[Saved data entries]
= = = = = = =

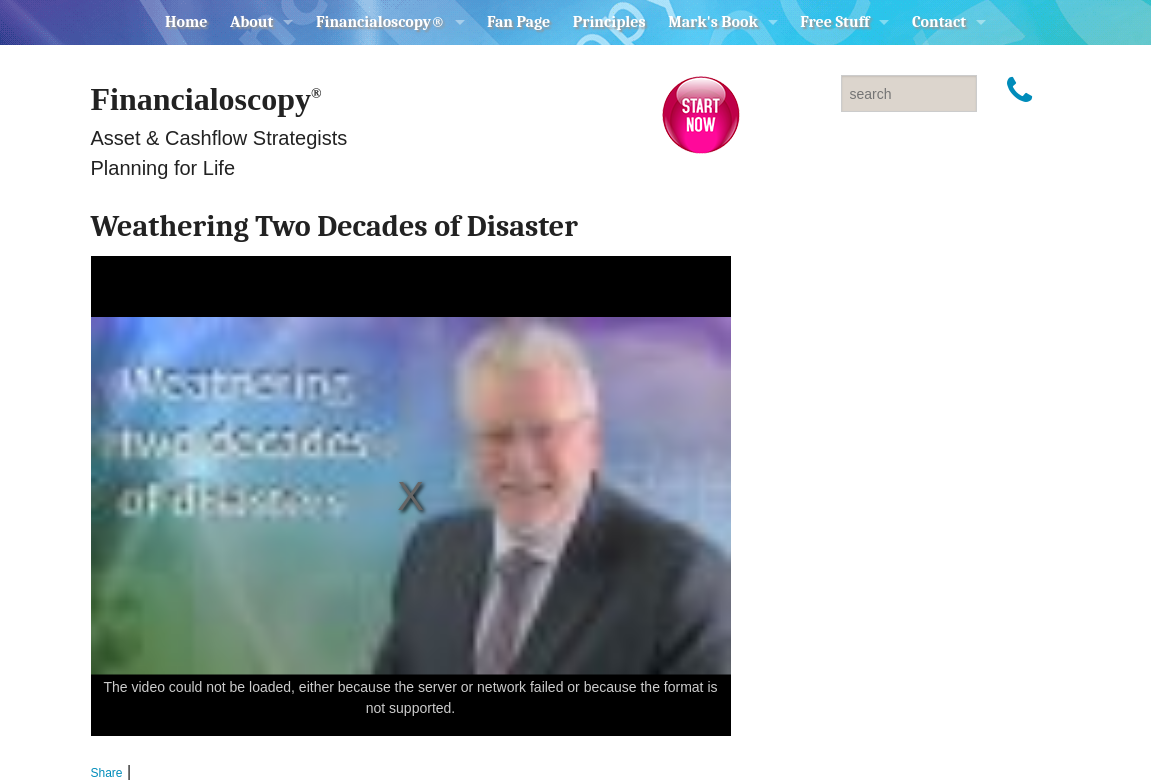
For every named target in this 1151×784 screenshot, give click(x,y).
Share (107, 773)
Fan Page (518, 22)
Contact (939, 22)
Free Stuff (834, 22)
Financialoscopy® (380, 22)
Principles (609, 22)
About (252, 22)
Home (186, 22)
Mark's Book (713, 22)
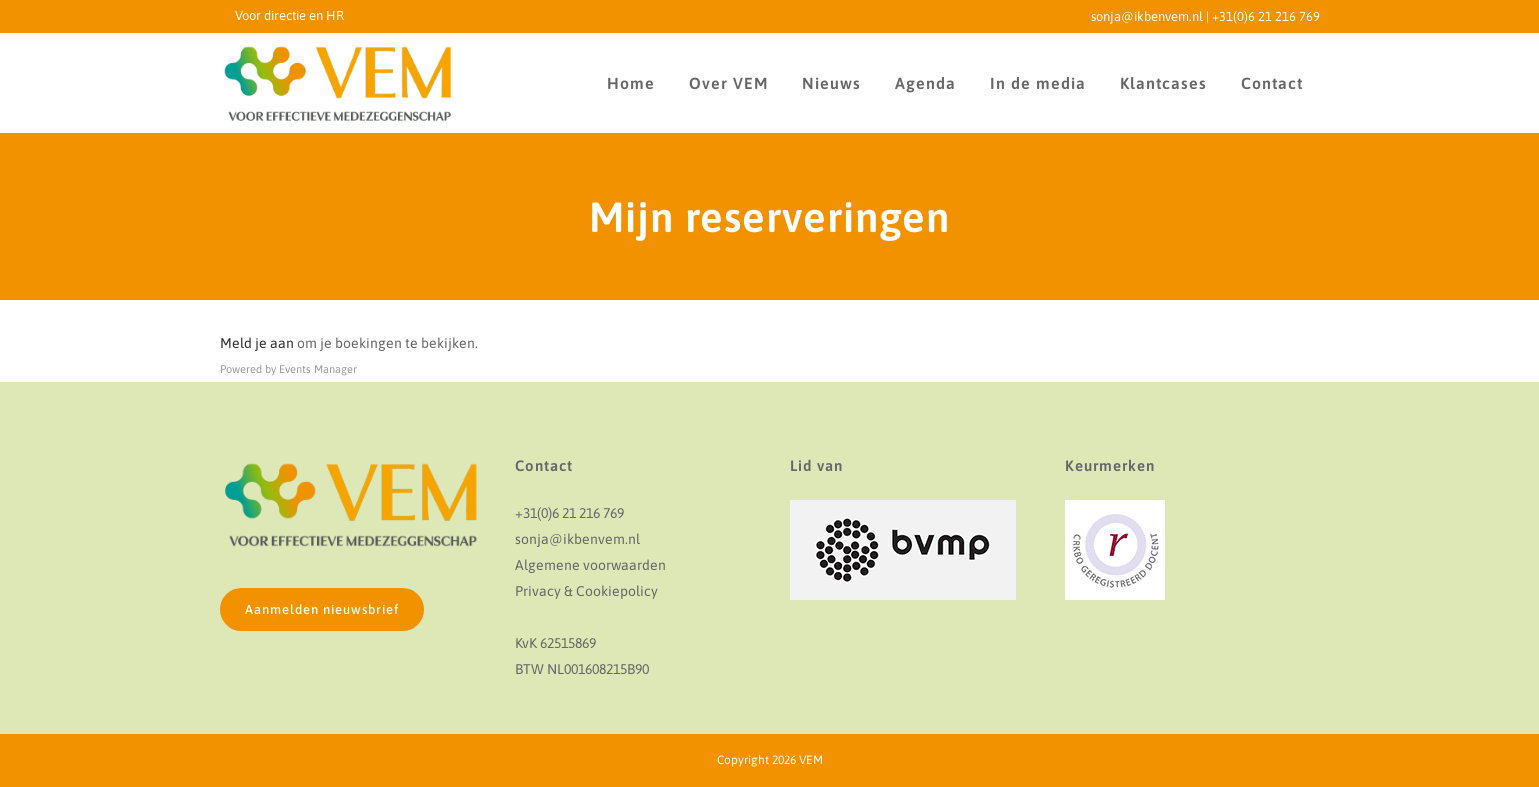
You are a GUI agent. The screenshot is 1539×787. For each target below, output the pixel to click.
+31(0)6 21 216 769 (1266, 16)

= = = = = = =

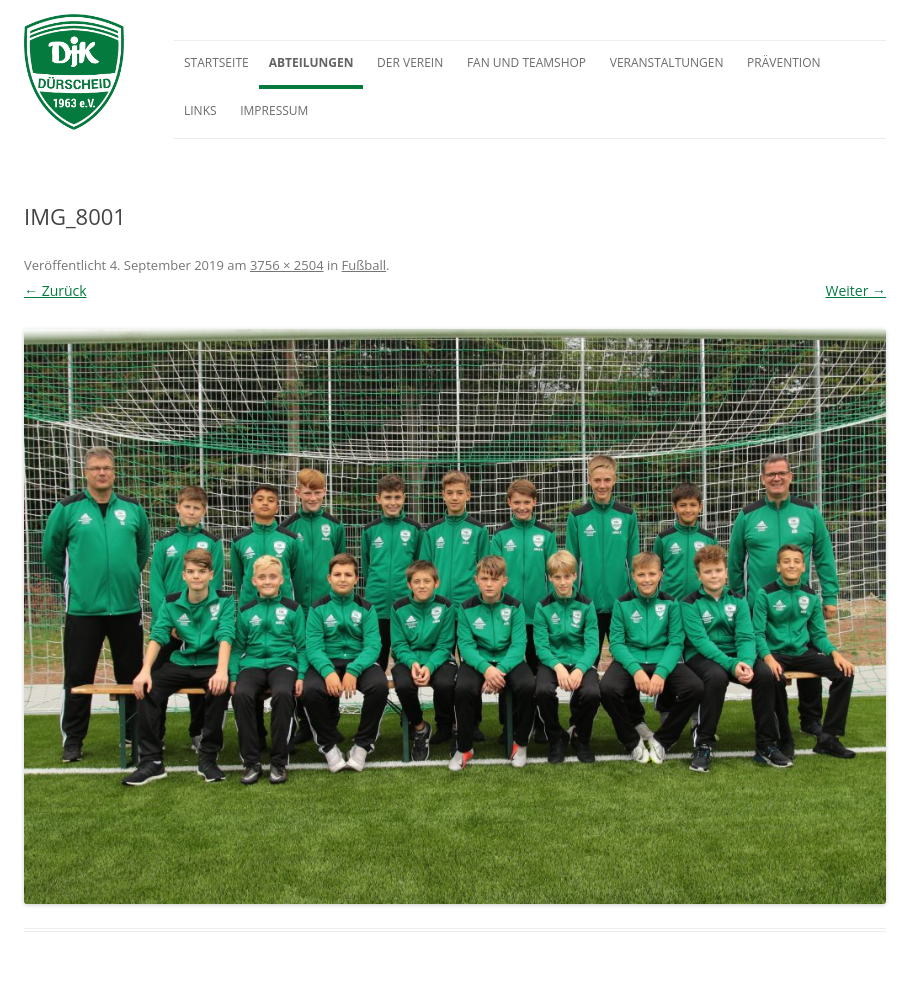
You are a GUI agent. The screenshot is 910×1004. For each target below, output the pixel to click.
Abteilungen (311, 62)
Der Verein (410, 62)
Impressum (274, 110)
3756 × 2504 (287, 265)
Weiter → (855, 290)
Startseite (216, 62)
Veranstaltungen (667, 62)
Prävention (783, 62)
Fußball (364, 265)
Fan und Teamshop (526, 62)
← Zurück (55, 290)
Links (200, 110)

= = = = = = =

Reproduce each line of the entries in which the word "output" is found.

You are a GUI agent. The screenshot is 1539×787. For each target below, output the pixel to click.
You are a GUI agent. The screenshot is 910×1004. For each target below, output the pixel to click.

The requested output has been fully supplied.